This is contradicts mainstream portfolio theory which is rooted in mean-variance optimisation and Sharpe ratio type stuff.
Instead you optimise for your actual intended end state, optimal compounded return growth aka optimal log growth and use information theory maths to assess how well your a specific strategy “compresses information surprise” vs a baseline you’re comparing against.
Compression in information surprise is effectively a measure of prediction improvement aka increased edge in your strategy (if any).
Sharpe and mean-variance doesn’t handle practical realities of trading/investing well:
- distribution skews
- fat-tails
- path-dependency as a property of your strategy, not “overfitting” !
- regime-sensitivity of your strategy
So with mean variance maths you end up adding crude “patches” and dirty heuristics to deal with these realities.
If you apply information theory you have a fundamental first principles approach to modelling predictive power.
Credits Kelly 1956; Claude Shannon; KL divergence dudes; Thomas M Cover; Stiffelman (2026, arXiv)
See screenshot. Trading portfolio optimisation is about COMPOUNDED return growth not arithmetic return growth, for obvious reasons. If you lose all your chips, you can’t bet.
Log(0) = negative infinity.
So that’s why we use log return growth in Kelly sizing not arithmetic.
Typical expectancy formula EV=p(win) (1-p)*loss becomes a naive abstraction. You only realise it’s naïveté when you confront risk of ruin modelling.
Optimal trading portfolio allocation, ie allocation of position weights across a number of assets is given by
G(W) = term 1 - term 2 - term 3
Term (1)
the payoffs of the optimal set of return paths.
Think of it as
Optimal market “opportunity”/forward return distribution (it is never known or knowable in principle, but if only you could know it…
Term (2)
2nd term is the natural irreducible uncertainty of the optimal market opportunity distribution. (Hint: information entropy)
Term (3)
is how much your actual allocation differs from the optimal. Ie let’s say it the true optimal allocation is (20% to stock A, 80% to stock B).

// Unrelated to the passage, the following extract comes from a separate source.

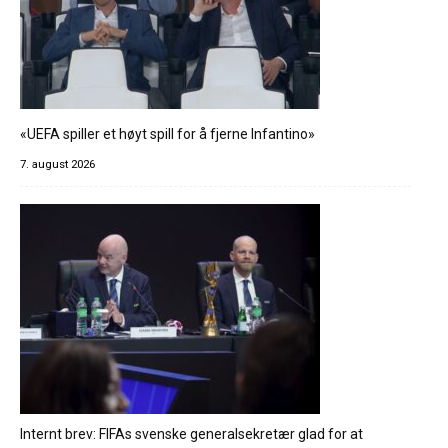
«UEFA spiller et høyt spill for å fjerne Infantino»
7. august 2026
Internt brev: FIFAs svenske generalsekretær glad for at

And you are allocated 50,50. You can measure the “information loss” or edge loss from your allocation vs the optimum. (Hint: KL divergence).
Now, W* in H(W*) is the collection (vector) of position allocations that would maximize expected your COMPOUNDED account growth if you knew the true joint market’s return distribution.

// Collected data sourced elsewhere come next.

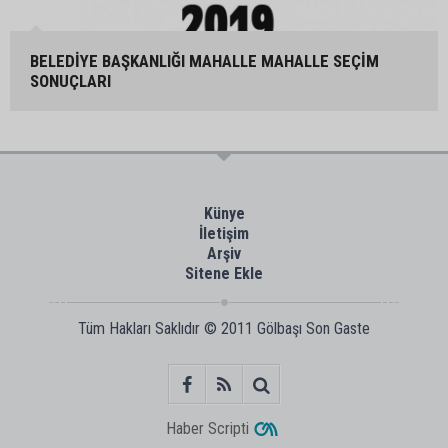
BELEDİYE BAŞKANLIĞI MAHALLE MAHALLE SEÇİM
SONUÇLARI
Künye
İletişim
Arşiv
Sitene Ekle
Tüm Hakları Saklıdır © 2011
Gölbaşı Son Gaste
Haber Scripti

That is the theoretical optimum. In reality you can never know W*.
That’s why an achievable PRACTICAL optimum is: how can we get as close as I can to W* without knowing the true distribution?
Crucially, in the equation above, which btw isn’t just made up but is deterministically derivable from Kelly Cover’s universal portfolio theory,
Your allocation / trading decisions only ever affect term 3. So optimisation problem reduces to optimising the KL divergence between your allocation to the true optimal allocation.

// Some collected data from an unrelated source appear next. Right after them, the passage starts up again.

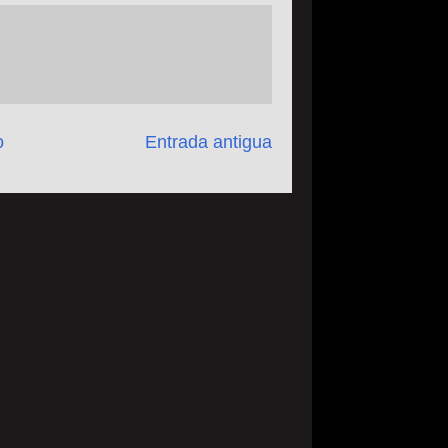
o
Entrada antigua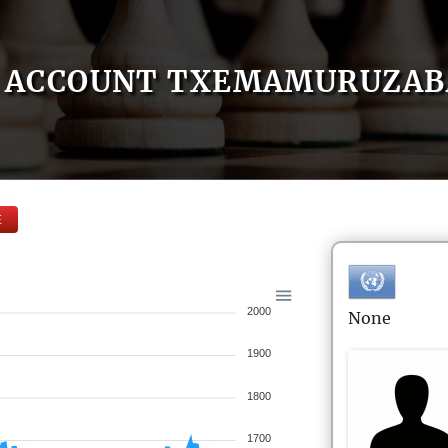
ACCOUNT TXEMAMURUZAB
E
2000
None
1900
1800
1700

Re-formulation of portfolio return optimisation
In this way is breaking new ground, because it gives you an ordering principle/heuristic to use in your backtesting:
You can now evaluate the quality of your (backtested or realised) return distribution and the quality of your allocation in the same unit: log-growth / information bits.
Each factor/feature of the strategy has a “usefulness” score as given by its KL divergence.
You can use these scores to optimise sizing.
This enables you to calculate m a “practical optimum” :
What is the best position size to use on a setup that has a known historical return distribution GIVEN you know certain features of a the setup in advance.